Some of the young ladies of Tommy’s circle, too, make it their whole career to drive home to you the startling truth that things are not what they used to be when grandma was a girl. “Daring” is no word for them. You can’t steal a look at them any time of the day but what they are being just as daring and modern and unconventional as it is possible to be and still stay out of Bedford. And just as unconscious of the effect they are creating as if they were doing it all before a camera too.
GIRLS WILL BE GIRLS
The funny thing is that if you took only a quick glance at them you would think they were nothing more than regular girls. They may run a bit to trick earrings, and it is evident that much of this talk about rouge and lip sticks has its foundation in fact; but there is nothing, really, that you wouldn’t see right in your own home. They seem to be coming along pretty nicely with their inhaling, yet it isn’t anything to write to the papers about. It has been several years since there was any cause for any grave alarm about tobacco’s stunting their growth.

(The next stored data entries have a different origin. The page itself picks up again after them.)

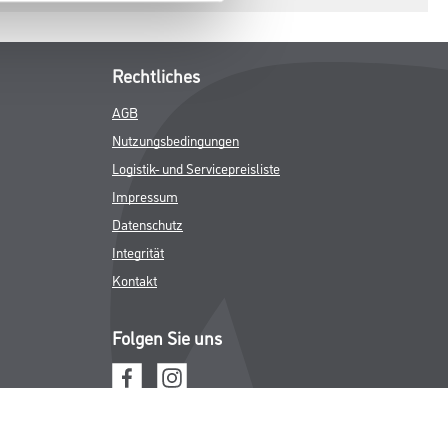
Rechtliches
AGB
Nutzungsbedingungen
Logistik- und Servicepreisliste
Impressum
Datenschutz
Integrität
Kontakt
Folgen Sie uns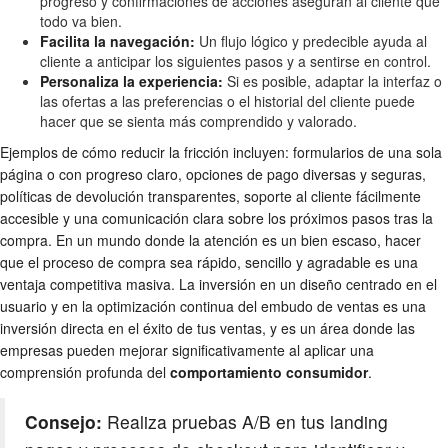
progreso y confirmaciones de acciones aseguran al cliente que
todo va bien.
Facilita la navegación:
Un flujo lógico y predecible ayuda al
cliente a anticipar los siguientes pasos y a sentirse en control.
Personaliza la experiencia:
Si es posible, adaptar la interfaz o
las ofertas a las preferencias o el historial del cliente puede
hacer que se sienta más comprendido y valorado.
Ejemplos de cómo reducir la fricción incluyen: formularios de una sola
página o con progreso claro, opciones de pago diversas y seguras,
políticas de devolución transparentes, soporte al cliente fácilmente
accesible y una comunicación clara sobre los próximos pasos tras la
compra. En un mundo donde la atención es un bien escaso, hacer
que el proceso de compra sea rápido, sencillo y agradable es una
ventaja competitiva masiva. La inversión en un diseño centrado en el
usuario y en la optimización continua del embudo de ventas es una
inversión directa en el éxito de tus ventas, y es un área donde las
empresas pueden mejorar significativamente al aplicar una
comprensión profunda del
comportamiento consumidor
.
Consejo:
Realiza pruebas A/B en tus landing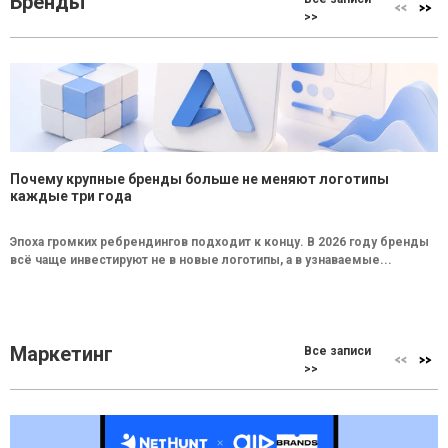
Бренды
>>
Почему крупные бренды больше не меняют логотипы
каждые три года
Эпоха громких ребрендингов подходит к концу. В 2026 году бренды
всё чаще инвестируют не в новые логотипы, а в узнаваемые...
Маркетинг
Все записи
>>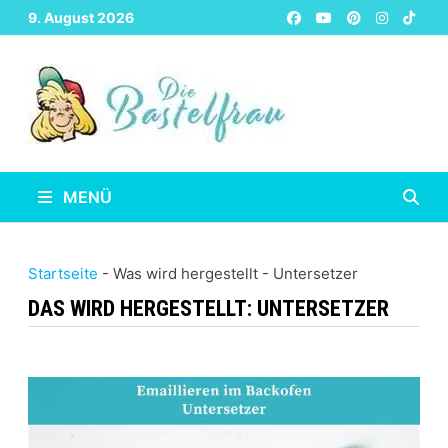
Zurück
9. August 2026
zum
Inhalt
MENÜ
Startseite
-
Was wird hergestellt
-
Untersetzer
DAS WIRD HERGESTELLT:
UNTERSETZER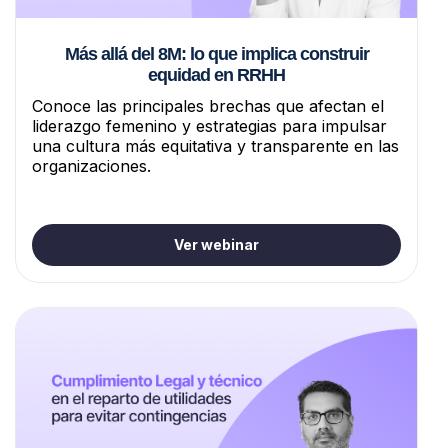
Más allá del 8M: lo que implica construir
equidad en RRHH
Conoce las principales brechas que afectan el
liderazgo femenino y estrategias para impulsar
una cultura más equitativa y transparente en las
organizaciones.
Ver webinar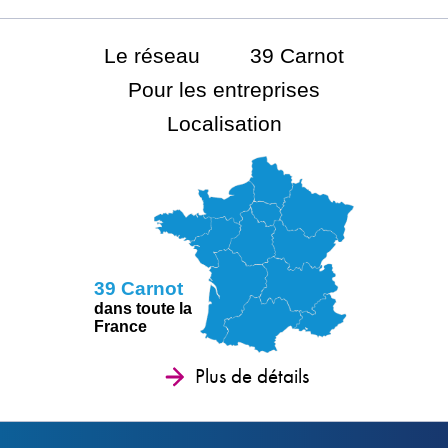
Le réseau
39 Carnot
Pour les entreprises
Localisation
39 Carnot
dans toute la
France
Plus de détails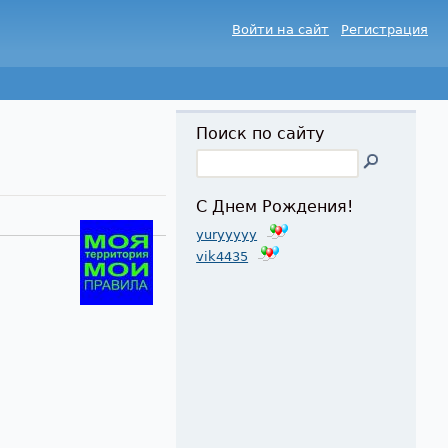
Войти на сайт
Регистрация
Поиск по сайту
С Днем Рождения!
yuryyyyy
vik4435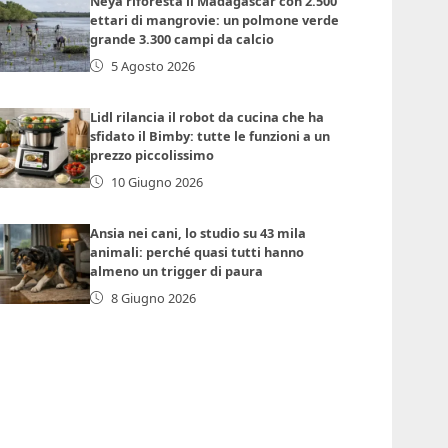
Neya riforesta il Madagascar con 2.500
ettari di mangrovie: un polmone verde
grande 3.300 campi da calcio
5 Agosto 2026
Lidl rilancia il robot da cucina che ha
sfidato il Bimby: tutte le funzioni a un
prezzo piccolissimo
10 Giugno 2026
Ansia nei cani, lo studio su 43 mila
animali: perché quasi tutti hanno
almeno un trigger di paura
8 Giugno 2026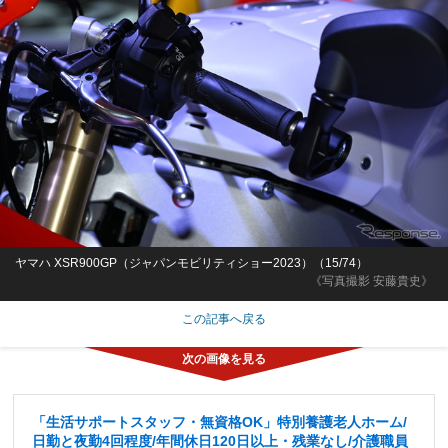
ヤマハ XSR900GP（ジャパンモビリティショー2023）（15/74）
《写真撮影 安藤貴史》
この記事へ戻る
「生活サポートスタッフ・無資格OK」特別養護老人ホーム/
日勤と夜勤4回程度/年間休日120日以上・残業なし/介護職員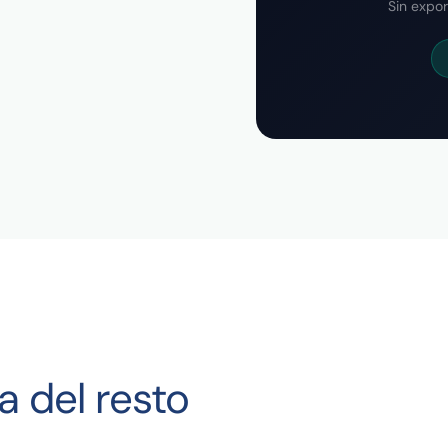
Sin expor
a del resto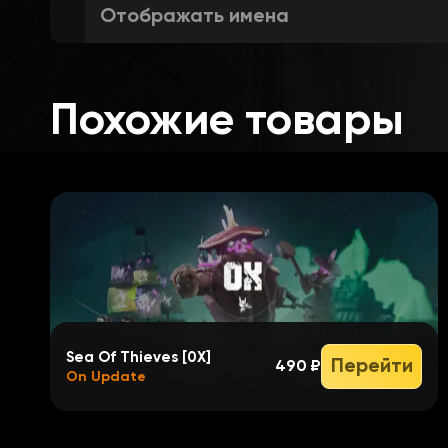
Отображать имена
Отображать корабли
Похожие товары
Отображать остатки кораблей
Отображать гребные лодки
Отображать пушечные ядра
Sea Of Thieves [0X]
Перейти
490 ₽
On Update
Отображать аванпосты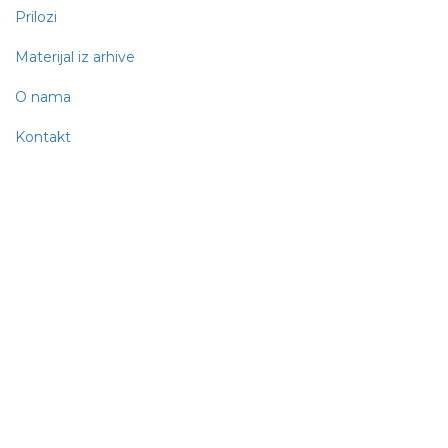
Prilozi
Materijal iz arhive
O nama
Kontakt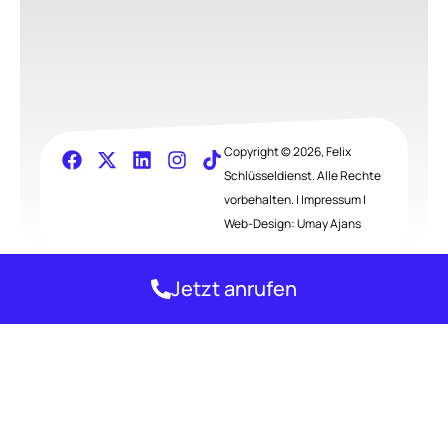
Copyright © 2026, Felix
Schlüsseldienst. Alle Rechte
vorbehalten. |
Impressum
|
Web-Design:
Umay Ajans
Jetzt anrufen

It is in their conversation that the girls get in some of their snappiest work. Bright as a dollar bill, they are, every one of them; and frank—well, there isn’t a slang phrase that they would stop at. It is pointed out at some length in many modern literary works that there are few things sweeter and more wholesome than the girl of today’s attitude toward sex. She just looks unflinchingly at the thing with those widely advertised clear eyes of hers, remarks, in effect, “So that’s what all the fuss is about!” and calls it a day. And you can see from these friends of Tommy’s that the rumor has not been exaggerated in the least. There is no unwholesome mystery about sex to them; in fact so healthy, so buxom almost is their attitude toward it that they seldom if ever talk about anything else. If sex should suddenly be abolished the girls could never make another sapient crack.